Son importance dans la catastrophe de la Station réside dans l'écart entre ce qu'un lieu semble être et ce qu'il est autorisé à être. Une boîte de nuit peut sembler prête à accueillir des clients tout en abritant des finitions intérieures, des conditions d'occupation ou des pratiques opérationnelles qui la rendent dangereuse. Le bureau du commissaire aux incendies est l'une des institutions chargées de combler cet écart. Après l'incendie, l'attention s'est portée sur le fonctionnement des inspections et de l'application des règles avant la nuit du sinistre et sur ce qui aurait pu être fait différemment.
Le rôle de Nolan dans les suites de l'incendie n'était pas celui d'un méchant ou d'un sauveur, mais d'un fonctionnaire responsable d'expliquer comment l'architecture de sécurité de l'État avait interagi avec un lieu de divertissement géré par des privés. C'est une position difficile car la colère publique cherche souvent un point de blâme unique, tandis que les échecs de prévention des incendies sont généralement répartis sur plusieurs décisions et juridictions. La valeur historique du bureau de Nolan réside précisément dans le fait qu'il se situe à l'intersection de ces décisions.

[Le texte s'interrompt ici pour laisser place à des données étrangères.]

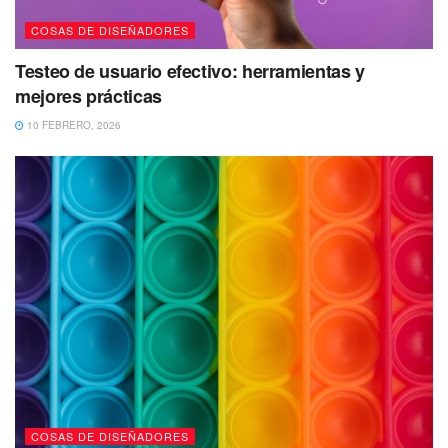
COSAS DE DISEÑADORES
Testeo de usuario efectivo: herramientas y
mejores prácticas
10 FEBRERO, 2026
COSAS DE DISEÑADORES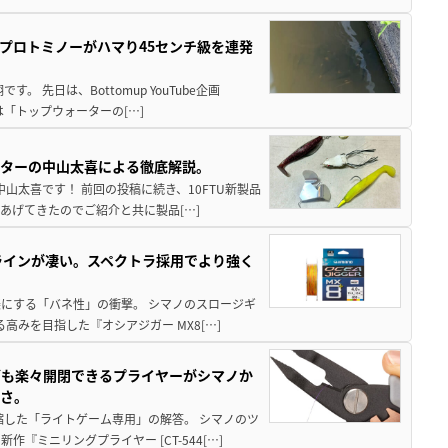
プロトミノーがハマり45センチ級を連発
 先日は、Bottomup YouTube企画
は「トップウォーターの[…]
スターの中山太喜による徹底解説。
中山太喜です！ 前回の投稿に続き、10FTU新製品
あげてきたのでご紹介と共に製品[…]
ラインが凄い。スペクトラ採用でより強く
楽にする「バネ性」の衝撃。 シマノのスロージギ
高みを目指した『オシアジガー MX8[…]
グも楽々開閉できるプライヤーがシマノか
すさ。
縮した「ライトゲーム専用」の解答。 シマノのツ
ミニリングプライヤー [CT-544[…]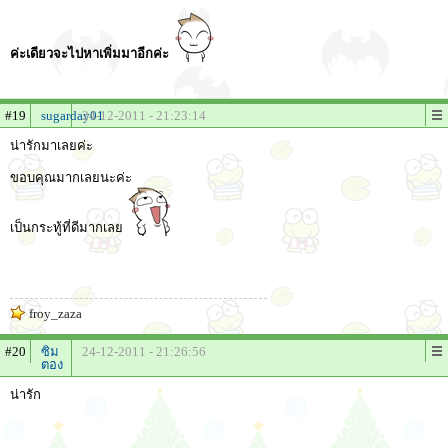
ค่ะเดียวจะไปหาเพิ่มมาอีกค่ะ
#19
sugarday01
24-12-2011 - 21:23:14
น่ารักมาเลยค่ะ
ขอบคุณมากเลยนะค่ะ
เป็นกระทู้ที่ดีมากเลย
froy_zaza
#20
ซิม
24-12-2011 - 21:26:56
ตอง
น่ารัก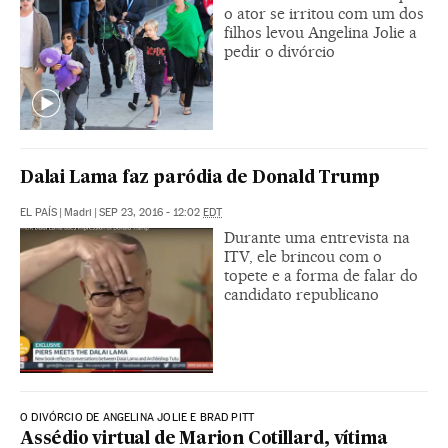
o ator se irritou com um dos
filhos levou Angelina Jolie a
pedir o divórcio
Dalai Lama faz paródia de Donald Trump
EL PAÍS
|
Madri
|
SEP 23, 2016 - 12:02
EDT
Durante uma entrevista na
ITV, ele brincou com o
topete e a forma de falar do
candidato republicano
O DIVÓRCIO DE ANGELINA JOLIE E BRAD PITT
Assédio virtual de Marion Cotillard, vítima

Pour un compte rendu documentaire, il est important car l'héritage de l'incendie est autant bureaucratique qu'émotionnel. Les codes du bâtiment, la fréquence des inspections, l'autorité d'application et l'examen des permis ne sont pas des sujets glamour, mais ce sont les mécanismes par lesquels une société décide si une pièce peut être remplie de personnes et de pyrotechnie. L'incendie de la Station a montré combien il est coûteux lorsque ces mécanismes ne fonctionnent pas avec suffisamment de rigueur.
La place de Nolan dans les archives est donc institutionnelle plutôt que personnelle, mais pas moins importante. Il représente le fait inconfortable que la prévention est un devoir public, et lorsque la prévention échoue, les pertes sont supportées en privé par les morts et leurs familles. Les longues conséquences de la catastrophe—changements dans la sécurité des lieux, contrôle plus strict des finitions intérieures et plus de prudence autour des effets spéciaux—appartiennent en partie au travail du bureau qu'il dirigeait, car l'incendie a forcé l'État et le pays à confronter ce que des mesures d'application plus strictes auraient pu prévenir.